NOTUS Scoop: More Like Federal Election (Out Of) Commission
A “de facto FEC shutdown will be triggered” starting Wednesday with the resignation of commissioner Allen Dickerson, a Republican member, Dave Levinthal reports for NOTUS. The six-member Federal Election Commission needs a quorum of four members to operate, but it “was already down by two after one resigned and Trump ousted a Democratic commissioner in February.” The new departure leaves just three commissioners, too few for it to legally “enforce and regulate campaign finance laws.”
The freeze “could last weeks or even months,” Dave writes.
Exclusive: Banner Day for Trump
Capitol Hill commuters will find a very large photo of the president looking down on them for a few weeks starting today. The Heritage Foundation will unfurl a 30’ x 60’ banner on its HQ celebrating Trump’s second First 100 Days; it’s part of a larger “America’s Back” campaign underway at the conservative think tank. The banner will stay up through May 22.
Week Ahead
- The House and Senate return from recess today. House committees this week begin markups to hammer out amendments to the reconciliation bill.
- The Supreme Court will hear arguments this week on whether Oklahoma can contract with the U.S.’s first publicly funded religious charter school. Republicans from the state are split on how they want it to go.
Not Us
We know NOTUS reporters can’t cover it all. Here’s some other great hits by… not us.

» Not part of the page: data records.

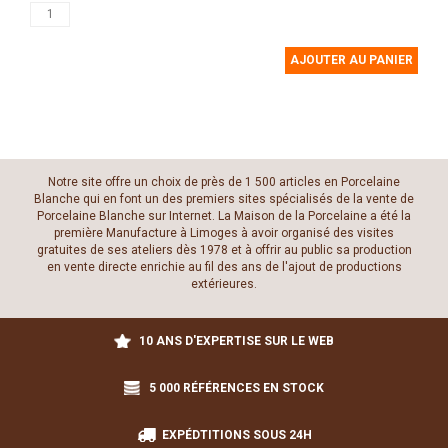
AJOUTER AU PANIER
Notre site offre un choix de près de 1 500 articles en Porcelaine
Blanche qui en font un des premiers sites spécialisés de la vente de
Porcelaine Blanche sur Internet. La Maison de la Porcelaine a été la
première Manufacture à Limoges à avoir organisé des visites
gratuites de ses ateliers dès 1978 et à offrir au public sa production
en vente directe enrichie au fil des ans de l'ajout de productions
extérieures.
10 ANS D'EXPERTISE SUR LE WEB
5 000 RÉFÉRENCES EN STOCK
EXPÉDTITIONS SOUS 24H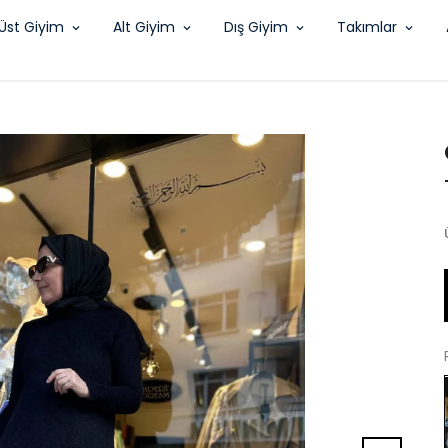
Üst Giyim
Alt Giyim
Dış Giyim
Takımlar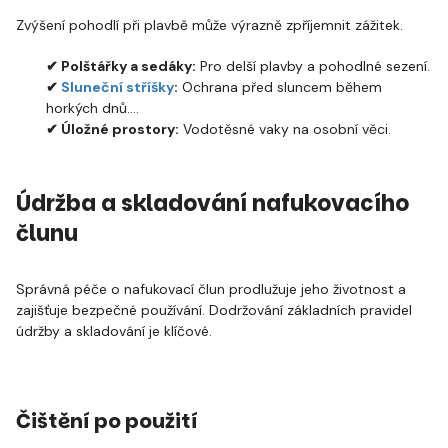
Zvýšení pohodlí při plavbě může výrazně zpříjemnit zážitek.
✔ Polštářky a sedáky:
Pro delší plavby a pohodlné sezení.
✔
Sluneční stříšky
:
Ochrana před sluncem během
horkých dnů.
✔ Úložné prostory:
Vodotěsné vaky na osobní věci.
Údržba a skladování nafukovacího
člunu
Správná péče o nafukovací člun prodlužuje jeho životnost a
zajišťuje bezpečné používání. Dodržování základních pravidel
údržby a skladování je klíčové.
Čištění po použití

- How Gen Z Became the Most Gullible Generation, by Catherine Kim for Politico
- Judges Worry Trump Could Tell U.S. Marshals to Stop Protecting Them, by Mattathias Schwartz and Emily Bazelon for The New York Times
- How the Trump Administration Flipped on Kilmar Abrego Garcia, by Nick Miroff for The Atlantic
Be Social IRL
NOTICED: Lots of fun at a WHCD weekend brunch hosted by Allbritton Journalism Institute founder Robert Allbritton, NOTUS, and POLITICO.